“Here's what I'll do if you don't make this right.” Devon looked him right in the eyes. “I'll have some hapless girl fall head over heels in love with you, and then, when you're so deep in love you see stars, I'll rip her life away like that.” Devon snapped her fingers next to his cheek for emphasis.
Emerson stifled the urge to snatch the girl up by the front of the coat. The most vicious place she could strike was his interaction with other people. It was the one thing he had that was untouched by his chaotic existence. Secretly, he cherished the few friends he'd made in his lifetime. To think someone could set him up like that, write it into an innocent girl's destiny and then shatter them both—was startling.
It upset him more than he wanted to admit.
Audrinne had never stooped to threats when she asked for his help.
“There would have been too many victims. What don't you understand about that? You wanted Beelah, but--”
“No, I want Farris. I can't target Farris directly, though--”
“Why not?” There was something Devon wasn't saying here, Emerson felt sure of it.
Devon looked coy, batting her lashes angelically. “You're not privy to that information. Just know that Farris is the actual target. She's with that Beelah girl a lot though, so it's easy to use her instead. Get it done, Emerson. Tonight.”
As if the storm itself was intertwined with his moods, the wind stopped whipping all of a sudden, the thunder rumbled to an end, and the lightning streaked away into the sky, far from their position. Emerson disliked orders. He didn't want to be told what to do. Trading favor for a favor was one thing; being manipulated wore his patience thin. If this whole sordid affair wasn't tied directly to Fate, to destiny, if it wasn't so important that this needed to happen, he would have walked away without another word.
But he knew how this worked. If he didn't help out, something worse would likely happen.
The thought of Farris having to deal with Chaos—be it a wrecked home, a lost car, or injury to her person—didn't sit well with him either, and he wasn't sure why. He'd only known her a handful of hours. Devon wouldn't tell him what kind of Chaos she had in store for Farris, either, only wanted him to bend nature to his will.
“What do you want me to do? I can't call a tornado back here, you know that, right? It'll be too suspicious.” He shoved his hands in the wet pockets of his overcoat and glared at Devon.
Her peach painted lips tilted up in a smile that reminded him of a certain Cheshire cat.
“Fire, Emerson. She'll be staying at Beelah's house tonight, so you'll need to drop a flame on her apartment. Here's her address.” Devon took a small piece of wrinkled old parchment paper out of her pocket and handed it over.
“Fire? You can take care of that. Light a match and that's that.” Emerson's mood continued to deteriorate. The more involved he became and the more he knew, the less he liked the entire situation. He snatched the paper out of her hand and slid it into his coat without looking at it.
“I already told you. I can't get directly involved. All this would be so much easier if I could. Tonight, Emerson. Do it tonight.” Devon took a step back, and another. With a whirl on her knee high boot, she marched away across the field and disappeared behind an old barn.
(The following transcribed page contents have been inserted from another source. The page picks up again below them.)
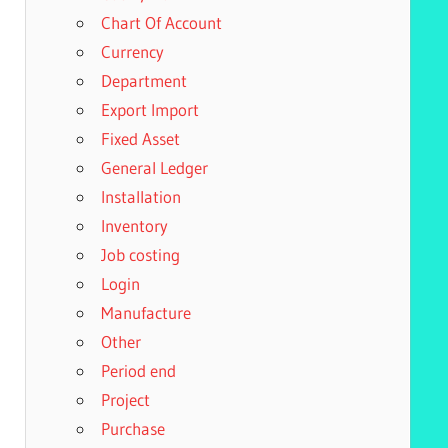
Chart Of Account
Currency
Department
Export Import
Fixed Asset
General Ledger
Installation
Inventory
Job costing
Login
Manufacture
Other
Period end
Project
Purchase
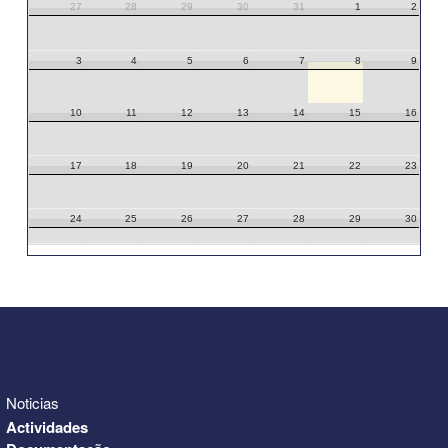
27
28
29
30
31
1
2
3
4
5
6
7
8
9
10
11
12
13
14
15
16
17
18
19
20
21
22
23
24
25
26
27
28
29
30
31
1
2
3
4
5
6
Noticias
Actividades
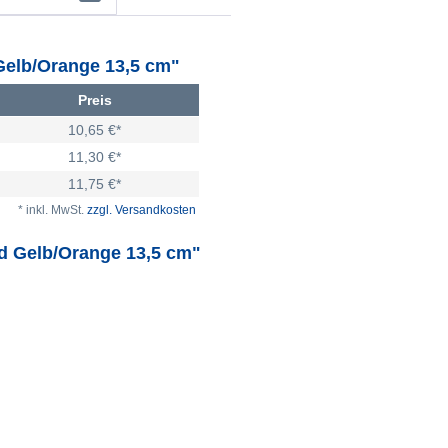
Gelb/Orange 13,5 cm"
Preis
10,65 €*
11,30 €*
11,75 €*
* inkl. MwSt.
zzgl. Versandkosten
ad Gelb/Orange 13,5 cm"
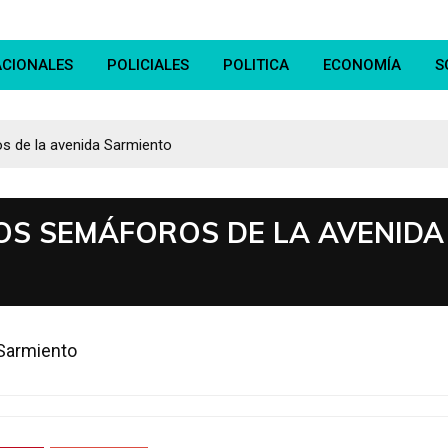
ACIONALES
POLICIALES
POLITICA
ECONOMÍA
S
os de la avenida Sarmiento
LOS SEMÁFOROS DE LA AVENIDA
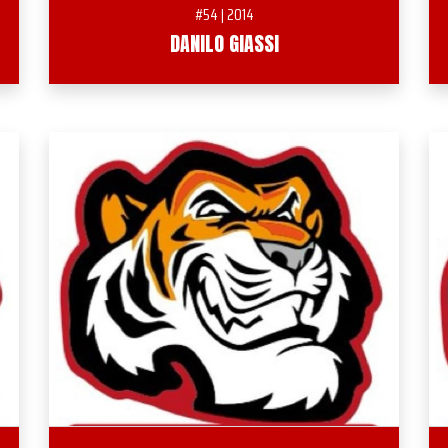
#54 | 2014
DANILO GIASSI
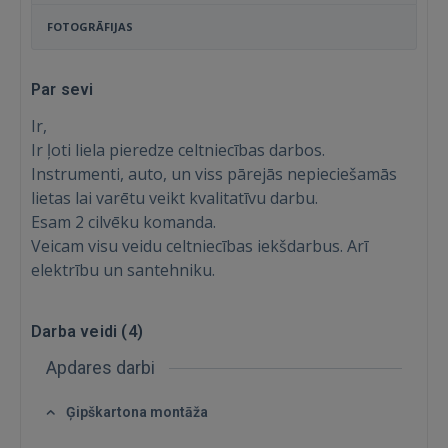
FOTOGRĀFIJAS
Par sevi
Ir,
Ir ļoti liela pieredze celtniecības darbos.
Instrumenti, auto, un viss pārejās nepieciešamās
lietas lai varētu veikt kvalitatīvu darbu.
Esam 2 cilvēku komanda.
Veicam visu veidu celtniecības iekšdarbus. Arī
elektrību un santehniku.
Ienākt
Darba veidi (
4
)
Apdares darbi
Ģipškartona montāža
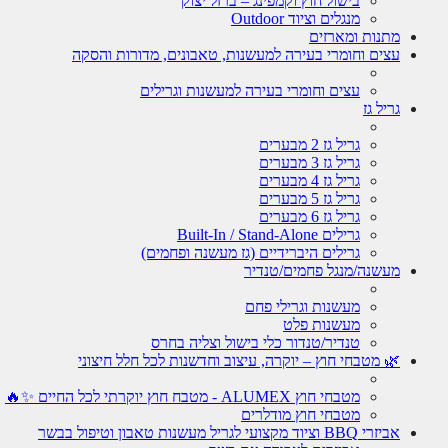
בישול חוץ וקמפינג – ברזל יצוק
מנגלים וציוד Outdoor
מתנות ומארזים
עצים וחומרי בעירה למעשנות, טאבונים, מדורות והסקה
עצים וחומרי בעירה למעשנות וגרילים
גריל גז
גריל גז 2 מבערים
גריל גז 3 מבערים
גריל גז 4 מבערים
גריל גז 5 מבערים
גריל גז 6 מבערים
גרילים Built-In / Stand-Alone
גרילים היברידיים (גז מעשנה ופחמים)
מעשנה/מנגל פחמים/טנדיר
מעשנות וגרילי פחם
מעשנות פלט
טנדיר/טנדור כלי בישול וצליה בחרס
🌿 מטבחי חוץ – יוקרה, עיצוב וחדשנות לכל חלל חיצוני
מטבחי חוץ ALUMEX - מטבח חוץ יוקרתי לכל החיים ✨🔥
מטבחי חוץ מודלרים
אביזרי BBQ וציוד מקצועי לגריל מעשנות טאבון וטיפול בבשר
Emerson watched her until she was gone. Muttering under his breath about Fate and Destiny and the whim of women, he headed the opposite direction, intent on a walk to cool his temper before he went to Farris' house.
The whole ordeal left a bad taste in his mouth.
. . .
After the danger was past, and coach Finch could be persuaded to allow the girls to leave the High School, Farris and Beelah drove to the nursing home. The streets were littered with tree branches, copious amounts of leaves, and bits and pieces of homes, barns, businesses and telephone poles.
It wasn't the first time a tornado had struck Newcastle. A devastating one hit in 1999, tearing a nasty swath right through town. She didn't think this one was as big or as powerful—a fact she was thankful for even as she pulled the Chevy into the nursing home parking lot.
In one piece, with no fragments of roof missing or doors blown off or glass broken, it appeared the structure was undamaged.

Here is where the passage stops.